Quick Links to Useful Sections
- What Is Complextro
- Core Elements of a Complextro Track
- Why Complextro Works
- Essential Tools and Plugins
- Sound Design: Building Blocks
- Designing Leads and Plucks
- Designing Midrange Grit
- Sub Bass and Low End
- Chopping, Stuttering, and Glitch Techniques
- Sample Chopping Workflow
- Stutter Edits
- Granular and Buffer Based Tricks
- Programming Drums and Groove
- Kick and Low End
- Snares, Claps, and Snaps
- Hi Hats and Percussion
- Swing and Groove
- Arrangement and Energy Flow
- Typical Arrangement
- Automation as an Arrangement Tool
- Mixing Complextro
- Frequency Slotting
- Sidechain and Ducking
- Stereo Placement and Width
- Bus Processing and Glue
- Mastering Considerations
- Workflow and Session Templates
- Speed Hacks
- Collaboration and Live Performance
- Common Mistakes and Fixes
- Advanced Techniques
- Formant Shifting
- Granular Resynthesis for Leads
- Parallel Multiband Processing
- Practice Exercises and Prompts
- One Hour Complextro
- Sound Bank Challenge
- Micro Automation Drill
- Breaking Down a Sample Track
- Action Plan You Can Use Right Now
- Frequently Asked Questions
You will learn what complextro actually means, what elements make it feel alive, how to design the core sounds, how to arrange the energy, and how to mix so the chaos reads as purpose. I will explain acronyms and technical terms in plain language and give real world scenarios so you can apply each technique in a session and finish tracks faster.
What Is Complextro
Complextro is a microgenre that blends complex electro house production with frantic melodic motion. The word comes from combining complex and electro. Producers in the early 2010s pulled elements from glitch music, dubstep, and electro house to create tracks that move like a conversation between a synth and a drum machine. If dubstep is a boulder, complextro is a Swiss army knife.
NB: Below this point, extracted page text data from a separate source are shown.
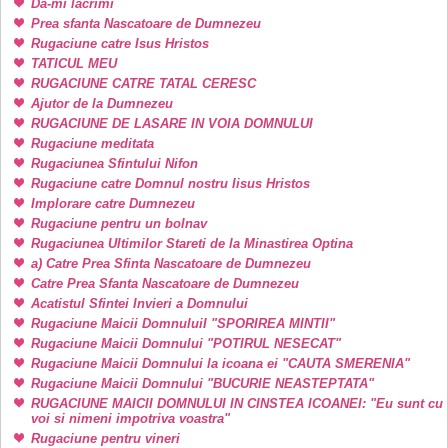
Da-mi lacrimi
Prea sfanta Nascatoare de Dumnezeu
Rugaciune catre Isus Hristos
TATICUL MEU
RUGACIUNE CATRE TATAL CERESC
Ajutor de la Dumnezeu
RUGACIUNE DE LASARE IN VOIA DOMNULUI
Rugaciune meditata
Rugaciunea Sfintului Nifon
Rugaciune catre Domnul nostru Iisus Hristos
Implorare catre Dumnezeu
Rugaciune pentru un bolnav
Rugaciunea Ultimilor Stareti de la Minastirea Optina
a) Catre Prea Sfinta Nascatoare de Dumnezeu
Catre Prea Sfanta Nascatoare de Dumnezeu
Acatistul Sfintei Invieri a Domnului
Rugaciune Maicii DomnuluiI "SPORIREA MINTII"
Rugaciune Maicii Domnului "POTIRUL NESECAT"
Rugaciune Maicii Domnului la icoana ei "CAUTA SMERENIA"
Rugaciune Maicii Domnului "BUCURIE NEASTEPTATA"
RUGACIUNE MAICII DOMNULUI IN CINSTEA ICOANEI: "Eu sunt cu
voi si nimeni impotriva voastra"
Rugaciune pentru vineri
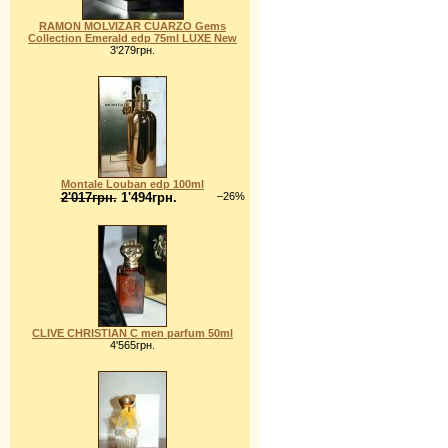
RAMON MOLVIZAR CUARZO Gems
Collection Emerald edp 75ml LUXE New
3'279грн.
Montale Louban edp 100ml
2'017грн.
1'494грн.
–26%
CLIVE CHRISTIAN C men parfum 50ml
4'565грн.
Key features include rapid edits of timbre, heavy emphasis on rhythmic detail, chopped melodic fragments, and layered bass tones that change across the drop to keep interest high. Think stacked micro motifs rather than one long sustained lead.
Real life analogy
- Imagine a street performer who plays multiple instruments at once. Every few seconds they switch to something new but the song still feels like one piece. That is complextro.
Core Elements of a Complextro Track
- Micro sound design with many short, characterful elements.
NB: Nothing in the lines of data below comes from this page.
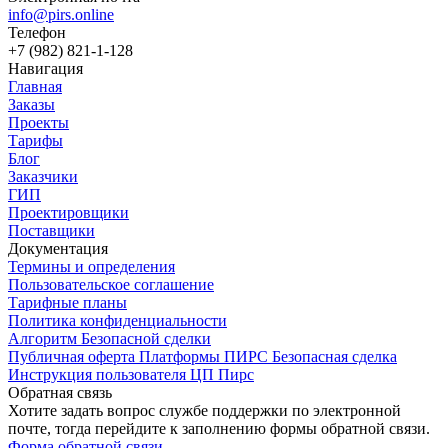
info@pirs.online
Телефон
+7 (982) 821-1-128
Навигация
Главная
Заказы
Проекты
Тарифы
Блог
Заказчики
ГИП
Проектировщики
Поставщики
Документация
Термины и определения
Пользовательское соглашение
Тарифные планы
Политика конфиденциальности
Алгоритм Безопасной сделки
Публичная оферта Платформы ПИРС Безопасная сделка
Инструкция пользователя ЦП Пирс
Обратная связь
Хотите задать вопрос службе поддержки по электронной
почте, тогда перейдите к заполнению формы обратной связи.
Форма обратной связи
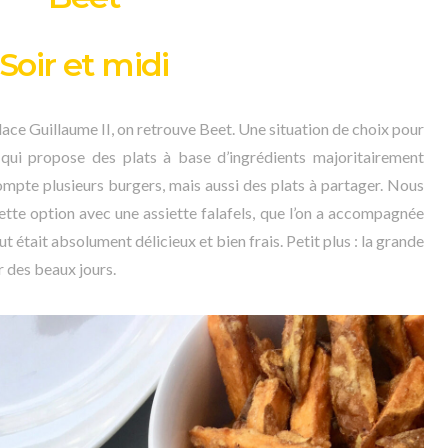
Soir et midi
place Guillaume II, on retrouve Beet. Une situation de choix pour
 qui propose des plats à base d’ingrédients majoritairement
compte plusieurs burgers, mais aussi des plats à partager. Nous
ette option avec une assiette falafels, que l’on a accompagnée
ut était absolument délicieux et bien frais. Petit plus : la grande
r des beaux jours.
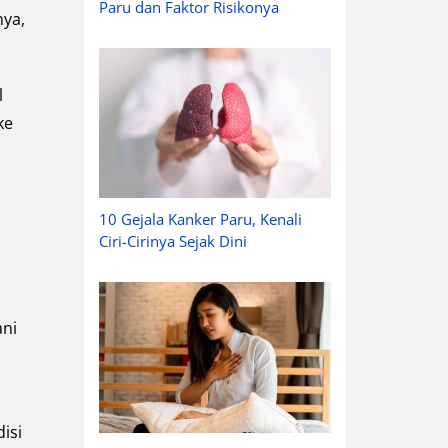
Paru dan Faktor Risikonya
nya,
l
ke
10 Gejala Kanker Paru, Kenali
Ciri-Cirinya Sejak Dini
ani
isi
- Chopped melodies where small motifs repeat in different timbres.
- Layered bass that often combines a sub for low end and midrange distorted elements for character.
- Glitch and stutter edits to create rhythmic interest.
- Sharp transitions that keep the listener guessing while the groove holds.
Why Complextro Works
Humans pay attention to change. Complextro stacks small changes in timbre, rhythm, and stereo position. The brain sees motion and rewards it. That is why complextro can maintain intensity for a long time without becoming monotonous. You are designing constant micro surprises that still sit on a clear beat and key.
Essential Tools and Plugins
You can make complextro with a laptop and cheap earbuds. Still, some tools speed the process dramatically.
- DAW meaning digital audio workstation. This is the software where you arrange and record everything. Examples include Ableton Live, FL Studio, Logic Pro, and Bitwig. Each has unique workflow strengths. Ableton Live and FL Studio are popular for fast chopping and pattern work.
- Sampler like Simpler in Ableton or Slicex in FL Studio. Use samplers to chop audio and map fragments across a keyboard.
- Wavetable and FM synths for aggressive textures. Serum, Vital, Massive, and DX style FM engines are common. Wavetable synthesis lets you sweep through different wave shapes which is perfect for timbral jumps.
- Transient shaper to tighten percussive elements when you need snap without adding louder levels.
- Distortion and bitcrush for grit in the midrange. Saturation plugins can glue layers and make small sounds audible on club systems.
- Time based FX like delays and reverb that can be automated for micro effects. Use short delays for width and long reverbs sparingly so the mix does not become foggy.
- Envelope follower or sidechain tools for creative movement. Sidechain means using the amplitude of one track to control effects on another track. This is how you make synths pump with the kick without writing extra automation.
Sound Design: Building Blocks
Design for complextro is less about one huge sound and more about many small signature sounds. Make a sound bank of 50 to 200 tiny elements. The job of the producer is to choose and sequence them like sentences in a rapid story.
Designing Leads and Plucks
Leads and plucks often define the melodic motifs. Use short decay envelopes to create plucky characters. Add filter movement to act as punctuation. Wavetable synths work great because you can sweep through different shapes to create obvious timbral changes.
Practical recipe
- Create a saw or square based waveform and duplicate it.
- Detune one copy slightly for width and keep another copy clean for presence.
- Apply a low pass filter with an envelope that opens quickly and closes within 200 to 400 milliseconds to get that percussive pluck.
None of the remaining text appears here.